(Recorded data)
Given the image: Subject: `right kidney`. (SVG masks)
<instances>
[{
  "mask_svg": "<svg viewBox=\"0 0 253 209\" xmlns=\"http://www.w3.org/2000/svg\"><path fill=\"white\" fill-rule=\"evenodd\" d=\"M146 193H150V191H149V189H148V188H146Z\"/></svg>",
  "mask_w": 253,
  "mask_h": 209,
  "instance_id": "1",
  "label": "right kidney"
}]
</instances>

==

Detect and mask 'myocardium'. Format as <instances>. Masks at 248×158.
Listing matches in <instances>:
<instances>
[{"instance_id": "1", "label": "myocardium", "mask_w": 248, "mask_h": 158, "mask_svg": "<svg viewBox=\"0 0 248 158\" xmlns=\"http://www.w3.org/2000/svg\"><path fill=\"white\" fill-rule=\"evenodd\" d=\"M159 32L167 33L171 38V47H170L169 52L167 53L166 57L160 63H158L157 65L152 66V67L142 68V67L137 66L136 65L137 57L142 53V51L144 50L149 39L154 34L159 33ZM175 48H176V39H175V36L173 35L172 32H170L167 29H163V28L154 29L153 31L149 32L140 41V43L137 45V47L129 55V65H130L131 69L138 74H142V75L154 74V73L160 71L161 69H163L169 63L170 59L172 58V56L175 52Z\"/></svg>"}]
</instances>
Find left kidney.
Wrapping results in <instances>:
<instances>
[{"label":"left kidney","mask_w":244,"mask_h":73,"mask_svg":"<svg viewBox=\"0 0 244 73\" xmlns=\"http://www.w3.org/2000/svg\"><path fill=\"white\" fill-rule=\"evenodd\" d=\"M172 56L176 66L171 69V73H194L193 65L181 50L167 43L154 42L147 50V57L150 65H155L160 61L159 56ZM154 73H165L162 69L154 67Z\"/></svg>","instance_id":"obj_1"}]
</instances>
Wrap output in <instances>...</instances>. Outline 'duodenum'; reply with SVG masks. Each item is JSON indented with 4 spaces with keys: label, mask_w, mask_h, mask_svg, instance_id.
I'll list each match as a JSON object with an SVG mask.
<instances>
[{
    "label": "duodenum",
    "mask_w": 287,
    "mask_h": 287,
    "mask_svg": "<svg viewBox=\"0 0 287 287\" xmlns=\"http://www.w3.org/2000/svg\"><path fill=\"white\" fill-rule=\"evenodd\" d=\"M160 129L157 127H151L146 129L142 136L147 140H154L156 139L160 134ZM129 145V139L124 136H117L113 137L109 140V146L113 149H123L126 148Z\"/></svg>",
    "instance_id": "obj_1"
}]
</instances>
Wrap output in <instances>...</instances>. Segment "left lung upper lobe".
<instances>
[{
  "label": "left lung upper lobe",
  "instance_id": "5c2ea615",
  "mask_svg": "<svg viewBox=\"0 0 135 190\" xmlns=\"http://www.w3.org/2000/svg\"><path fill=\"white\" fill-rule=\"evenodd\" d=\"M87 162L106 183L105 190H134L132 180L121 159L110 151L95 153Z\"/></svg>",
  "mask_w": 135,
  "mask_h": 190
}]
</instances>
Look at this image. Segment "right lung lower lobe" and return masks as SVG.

◆ What is expected
Reproduce exactly the section above that begins at the line containing "Wrap output in <instances>...</instances>. Outline" and ends at the line containing "Look at this", leaving out all other lines.

◆ Written response
Wrap output in <instances>...</instances>. Outline 'duodenum'; reply with SVG masks. Each item is JSON indented with 4 spaces with keys: label, mask_w, mask_h, mask_svg, instance_id.
I'll list each match as a JSON object with an SVG mask.
<instances>
[{
    "label": "duodenum",
    "mask_w": 287,
    "mask_h": 287,
    "mask_svg": "<svg viewBox=\"0 0 287 287\" xmlns=\"http://www.w3.org/2000/svg\"><path fill=\"white\" fill-rule=\"evenodd\" d=\"M160 129L157 127H151L146 129L142 136L147 140H154L156 139L160 134ZM129 145V139L124 136H117L113 137L109 140V146L113 149H123L126 148Z\"/></svg>",
    "instance_id": "obj_1"
}]
</instances>
Wrap output in <instances>...</instances>. Segment "left lung upper lobe".
<instances>
[{
  "label": "left lung upper lobe",
  "instance_id": "5c2ea615",
  "mask_svg": "<svg viewBox=\"0 0 135 190\" xmlns=\"http://www.w3.org/2000/svg\"><path fill=\"white\" fill-rule=\"evenodd\" d=\"M87 162L106 183L105 190H134L132 180L121 159L110 151L95 153Z\"/></svg>",
  "mask_w": 135,
  "mask_h": 190
}]
</instances>
Look at this image. Segment "right lung lower lobe" and return masks as SVG.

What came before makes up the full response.